The full lyrics can be found here.
When I wandered into class last Thursday, I thought I understood. I had just read Klages’ chapter on Deconstruction the night before; while I had a few questions, I thought Deconstruction was pretty straightforward. I thought that Dr. Pound would provide me with that extra bit of clarification that I needed.
Boy was I wrong.
I sat through class wondering what the heck was going on. It was only after the first half hour or so that I figured out we weren’t talking about Deconstruction yet. And when we finally moved onto Deconstruction, things only got more confusing. I will admit here that part of my confusion stemmed from Klages. I read her discussion of the centre as the centre being separate from the binary opposition. Klages says “The center holds the whole structure in place, keeping each of the binary opposites on its proper side of the slash” (55). This makes it sound like the centre is separate from the two terms in the binary opposite. As an example, in the case of heaven and earth, God would be the centre. From this example, God is part of the system, necessary for it to function, but apart from it. This example works if God is the centre of the entire system of Western Thought, which is made up of all these binary oppositions. But in class we have been talking about the binary oppositions as systems all their own, which is where my real confusion appears to be stemming from. A friend of mine who took this class in the past even lent me some notes, and I was going to say “I get it” as I tried to explain it here, but I find that I really don’t. Binary opposites are made up of two opposing terms, such as “light” and “dark.” You cannot have both at the same time. We priviledge the first term over the second. In class, we have been calling this priviledged term the centre of the system. The centre keeps everything in place, but also allows for play between its elements. In the case of “light” and “dark,” I cannot really see how “light” keeps the system in place. In a different example, such as “teacher” and “student,” I can kind of see how the teacher would keep the center in place. But it makes more sense if an outside force, such as “the education system,” is imposing the opposition of “teacher” and “student.” This is similar to what Klages said: “every system posits a center, a place from which the whole system comes and which regulates the system” (55). It also makes sense that the centre is not one of the two opposing terms, as otherwise the centre would have to be bound by the system. The teacher is bound by the education system as surely as the students, just in a different way.

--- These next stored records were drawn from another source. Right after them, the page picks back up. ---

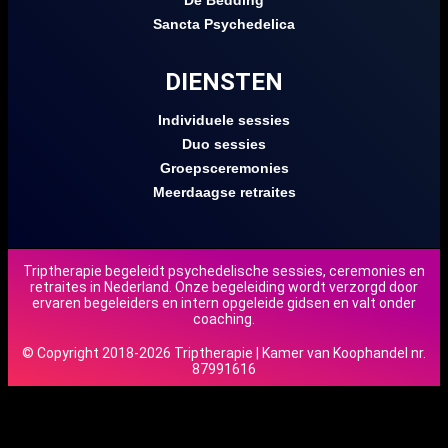
Sancta Psychedelica
DIENSTEN
Individuele sessies
Duo sessies
Groepsceremonies
Meerdaagse retraites
Triptherapie begeleidt psychedelische sessies, ceremonies en
retraites in Nederland. Onze begeleiding wordt verzorgd door
ervaren begeleiders en intern opgeleide gidsen en valt onder
coaching.
© Copyright 2018-2026 Triptherapie | Kamer van Koophandel nr.
87991616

But if you take the example of “teacher” and “class,” the story is a bit different. The teacher is part of the class, but is not one of the learners. In that way, the teacher is then outside of the classroom system. But to be outside of the system, how can “teacher” be the opposite of “class?”

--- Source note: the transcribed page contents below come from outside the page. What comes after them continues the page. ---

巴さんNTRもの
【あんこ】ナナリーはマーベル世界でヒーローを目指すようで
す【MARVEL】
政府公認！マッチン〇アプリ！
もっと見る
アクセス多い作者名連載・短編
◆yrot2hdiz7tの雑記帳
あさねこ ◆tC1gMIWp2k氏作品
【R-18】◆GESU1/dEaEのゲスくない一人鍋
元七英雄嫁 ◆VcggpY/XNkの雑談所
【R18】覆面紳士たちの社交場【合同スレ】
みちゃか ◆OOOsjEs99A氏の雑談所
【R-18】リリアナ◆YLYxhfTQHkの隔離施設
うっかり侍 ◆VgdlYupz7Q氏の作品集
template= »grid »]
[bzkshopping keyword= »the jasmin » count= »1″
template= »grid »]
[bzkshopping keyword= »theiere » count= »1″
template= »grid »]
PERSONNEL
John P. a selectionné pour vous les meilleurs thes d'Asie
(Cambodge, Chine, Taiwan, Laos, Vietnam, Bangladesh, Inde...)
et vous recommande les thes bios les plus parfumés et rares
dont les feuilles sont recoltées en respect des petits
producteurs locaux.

I dreamed a few nights ago that I was in Victoriaville mall with a friend of mine. I told him that in the past, my brother and I used to go up to the second level above the food court and shimmy around the outside of the railing. My friend decided that sounded like fun, so he left me to try it. There was a father with some young children, a boy and a girl, who were watching him. The father complained to me about my friend going around the outside of the railing; the father said he was a bad influence for the children. We all went upstairs to find my friend sitting at a table, waiting for us. The balcony is a strange, unstable shape and my friend was sitting at the spot that juts out over what I call the green (it used to be an area of green carpet, but I believe it is now grey tile). After sitting for a little while, my friend decided it was a good idea to start jumping up and down in an effort to tip the balcony over onto the green.
I don’t normally remember my dreams, so I was lucky to have had this one before having to analyze one using Freud’s “The Interpretation of Dreams” for a class. I started analyzing the dream using Freud`s method, but I was still looking at it from my own perspective. Part way through my analysis, I decided to look at the dream the way Freud might. This was when my analysis got a little strange: I started seeing weird things like the Electra complex where before I only saw things relevant to my daily life.
I personally am not a fan of Freud`s theories, especially the psychosexual theory (the Oedipus and Electra complexes). So I was quite surprised when I was able to `find`evidence of the Electra complex in my dream. I thought that this was a really good illustration of how different theory frameworks highlight certain aspects of a text while downplaying others.